▶ _Task data_:
════════════════

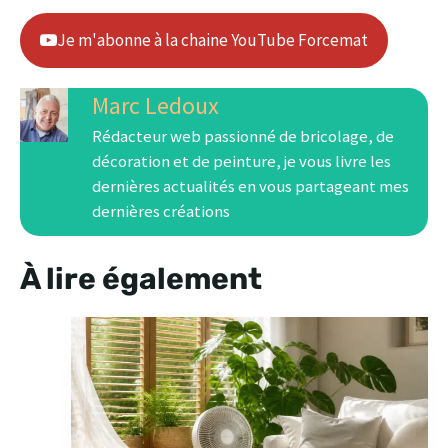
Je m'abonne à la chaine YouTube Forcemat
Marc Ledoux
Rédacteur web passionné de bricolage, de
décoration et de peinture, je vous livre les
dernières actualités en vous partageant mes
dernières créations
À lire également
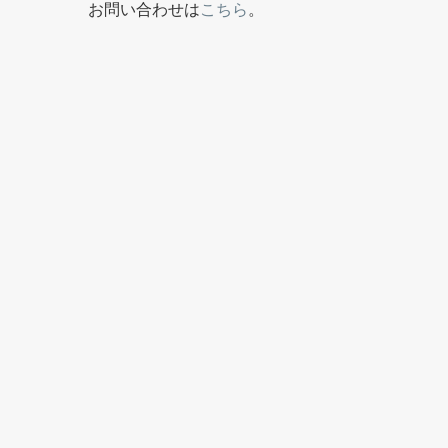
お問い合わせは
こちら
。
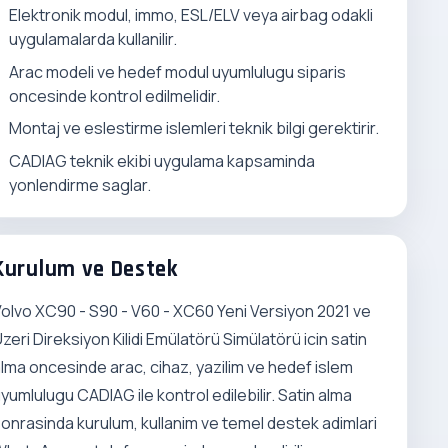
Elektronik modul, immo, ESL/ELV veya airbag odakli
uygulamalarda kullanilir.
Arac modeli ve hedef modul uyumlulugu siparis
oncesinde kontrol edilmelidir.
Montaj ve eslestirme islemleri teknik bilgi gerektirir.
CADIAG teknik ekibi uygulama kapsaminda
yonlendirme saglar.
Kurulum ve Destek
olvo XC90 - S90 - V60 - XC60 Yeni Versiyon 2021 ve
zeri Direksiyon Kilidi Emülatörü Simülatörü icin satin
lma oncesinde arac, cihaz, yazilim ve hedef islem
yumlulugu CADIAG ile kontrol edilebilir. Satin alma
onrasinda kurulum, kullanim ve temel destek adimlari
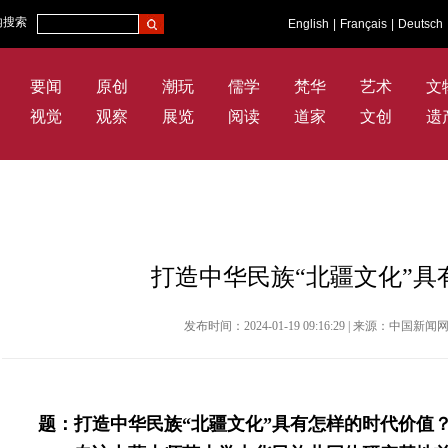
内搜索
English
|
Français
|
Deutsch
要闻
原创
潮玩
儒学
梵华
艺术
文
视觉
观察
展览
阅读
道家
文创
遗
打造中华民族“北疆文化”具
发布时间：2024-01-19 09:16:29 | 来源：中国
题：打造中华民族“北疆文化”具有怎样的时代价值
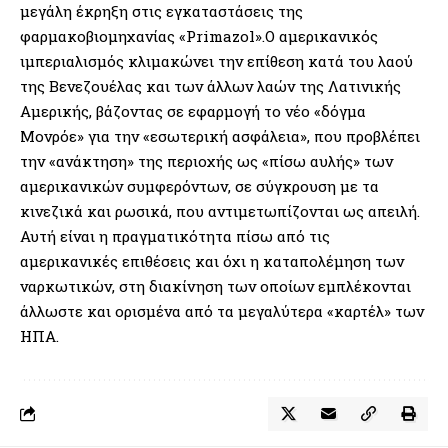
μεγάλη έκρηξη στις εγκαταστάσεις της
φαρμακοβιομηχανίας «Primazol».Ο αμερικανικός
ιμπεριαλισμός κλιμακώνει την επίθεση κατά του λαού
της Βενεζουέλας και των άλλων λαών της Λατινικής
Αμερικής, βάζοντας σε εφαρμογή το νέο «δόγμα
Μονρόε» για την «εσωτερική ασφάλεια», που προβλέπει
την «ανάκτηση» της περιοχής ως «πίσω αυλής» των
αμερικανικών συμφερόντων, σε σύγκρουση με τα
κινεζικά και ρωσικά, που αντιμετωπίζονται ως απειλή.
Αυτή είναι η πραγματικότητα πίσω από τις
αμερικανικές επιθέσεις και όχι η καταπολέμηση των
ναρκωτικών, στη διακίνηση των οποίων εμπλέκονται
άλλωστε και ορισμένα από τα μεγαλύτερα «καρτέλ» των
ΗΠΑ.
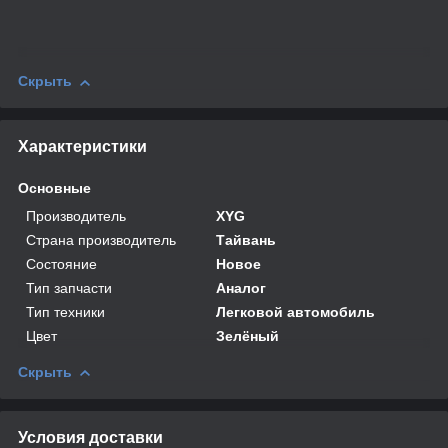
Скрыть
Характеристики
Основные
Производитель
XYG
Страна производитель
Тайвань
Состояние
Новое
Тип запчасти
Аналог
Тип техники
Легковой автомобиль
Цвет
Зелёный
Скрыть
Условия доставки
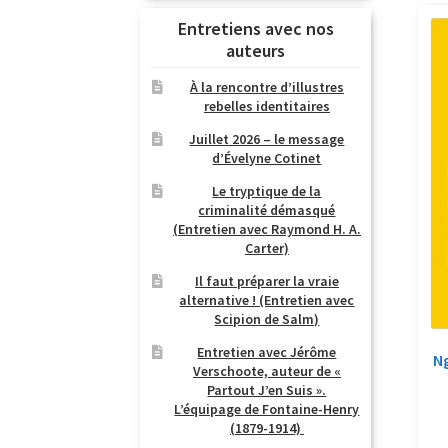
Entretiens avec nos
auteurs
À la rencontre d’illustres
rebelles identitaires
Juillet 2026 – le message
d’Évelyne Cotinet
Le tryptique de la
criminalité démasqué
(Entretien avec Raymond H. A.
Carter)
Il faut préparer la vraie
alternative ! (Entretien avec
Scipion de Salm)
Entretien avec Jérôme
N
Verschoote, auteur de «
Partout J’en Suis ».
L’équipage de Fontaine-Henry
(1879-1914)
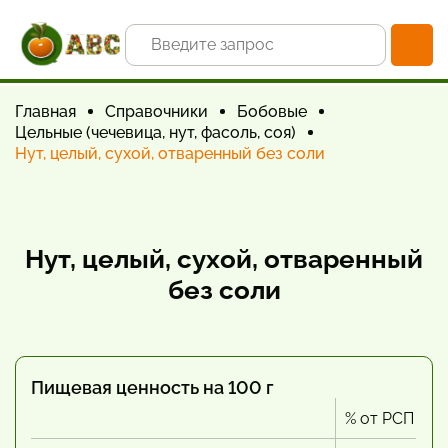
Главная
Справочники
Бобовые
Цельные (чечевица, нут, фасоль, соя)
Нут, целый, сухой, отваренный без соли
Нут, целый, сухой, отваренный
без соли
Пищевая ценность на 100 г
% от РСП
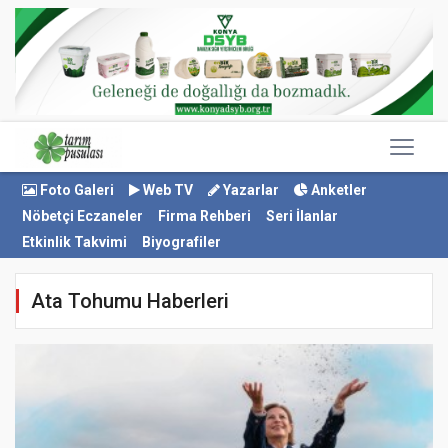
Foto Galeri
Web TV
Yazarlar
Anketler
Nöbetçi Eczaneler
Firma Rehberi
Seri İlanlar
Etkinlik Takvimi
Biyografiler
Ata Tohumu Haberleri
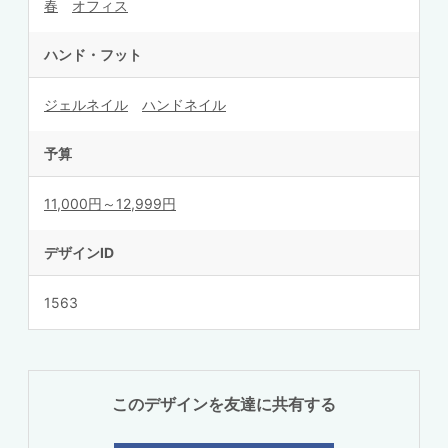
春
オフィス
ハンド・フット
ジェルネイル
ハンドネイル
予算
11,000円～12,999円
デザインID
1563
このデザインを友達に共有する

════════════════

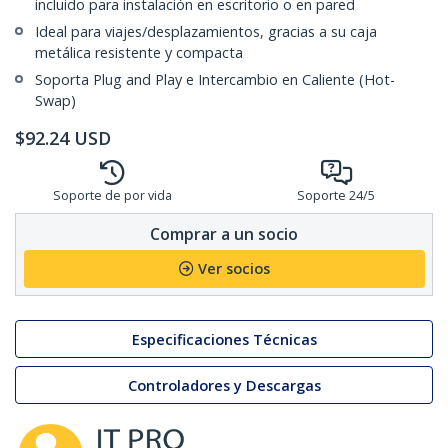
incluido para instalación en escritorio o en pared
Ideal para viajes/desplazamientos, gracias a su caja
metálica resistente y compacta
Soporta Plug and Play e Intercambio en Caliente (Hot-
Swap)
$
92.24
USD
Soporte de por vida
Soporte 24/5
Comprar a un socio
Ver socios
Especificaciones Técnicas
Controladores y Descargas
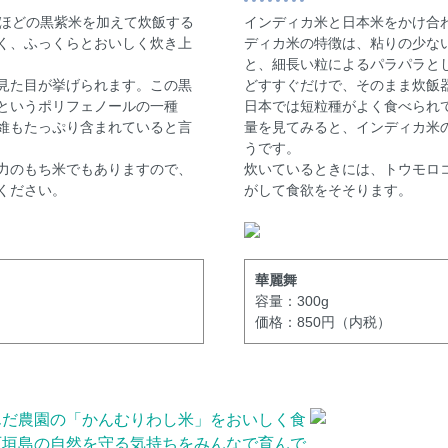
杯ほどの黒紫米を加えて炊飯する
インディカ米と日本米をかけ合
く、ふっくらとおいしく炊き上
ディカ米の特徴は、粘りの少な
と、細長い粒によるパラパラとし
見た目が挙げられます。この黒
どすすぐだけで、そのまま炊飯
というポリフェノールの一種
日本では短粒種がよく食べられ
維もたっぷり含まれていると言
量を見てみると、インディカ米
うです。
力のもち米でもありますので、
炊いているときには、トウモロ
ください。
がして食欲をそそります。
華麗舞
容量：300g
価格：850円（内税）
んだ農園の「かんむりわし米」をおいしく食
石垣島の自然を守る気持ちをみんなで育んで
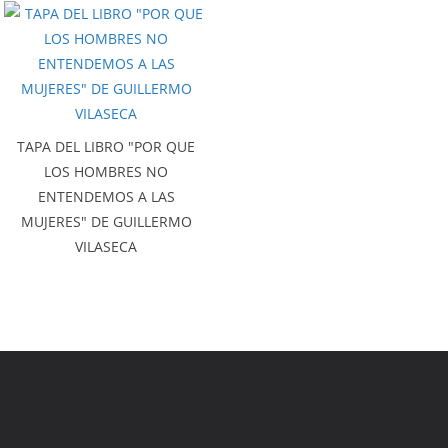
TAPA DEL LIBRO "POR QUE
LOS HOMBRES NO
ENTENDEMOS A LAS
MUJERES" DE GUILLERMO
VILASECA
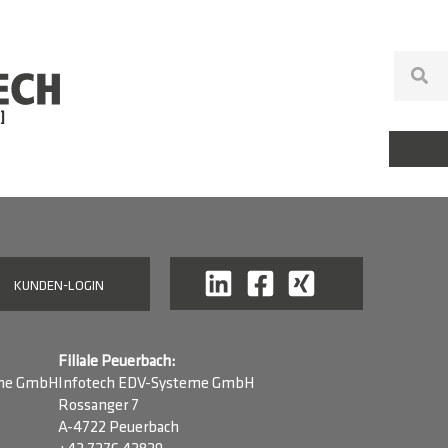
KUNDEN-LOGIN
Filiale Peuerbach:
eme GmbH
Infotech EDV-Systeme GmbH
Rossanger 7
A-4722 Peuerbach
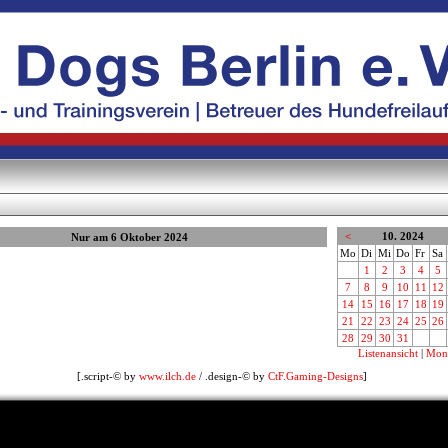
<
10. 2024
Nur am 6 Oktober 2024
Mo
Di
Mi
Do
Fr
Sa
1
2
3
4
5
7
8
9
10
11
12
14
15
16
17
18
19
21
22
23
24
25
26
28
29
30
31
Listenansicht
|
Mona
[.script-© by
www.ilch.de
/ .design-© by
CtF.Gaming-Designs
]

════════════════

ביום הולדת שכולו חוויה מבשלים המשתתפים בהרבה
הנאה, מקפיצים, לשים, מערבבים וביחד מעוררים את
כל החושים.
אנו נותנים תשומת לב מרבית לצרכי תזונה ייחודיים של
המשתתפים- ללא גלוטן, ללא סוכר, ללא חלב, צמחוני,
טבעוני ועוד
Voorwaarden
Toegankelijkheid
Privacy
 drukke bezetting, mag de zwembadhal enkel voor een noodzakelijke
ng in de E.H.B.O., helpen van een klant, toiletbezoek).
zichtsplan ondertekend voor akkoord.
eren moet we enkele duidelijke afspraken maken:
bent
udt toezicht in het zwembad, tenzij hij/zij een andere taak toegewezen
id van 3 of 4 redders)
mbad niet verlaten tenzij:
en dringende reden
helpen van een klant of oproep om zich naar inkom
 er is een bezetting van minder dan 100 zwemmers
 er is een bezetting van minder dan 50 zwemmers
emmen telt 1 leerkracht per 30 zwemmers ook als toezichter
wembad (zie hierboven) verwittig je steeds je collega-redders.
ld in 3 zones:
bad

════════════════

▶ _Your objective_: Gather each line from the entries above that includes the word "oncesinde".

▶ _Response for this exercise_:
oncesinde kontrol edilmelidir.
lma oncesinde arac, cihaz, yazilim ve hedef islem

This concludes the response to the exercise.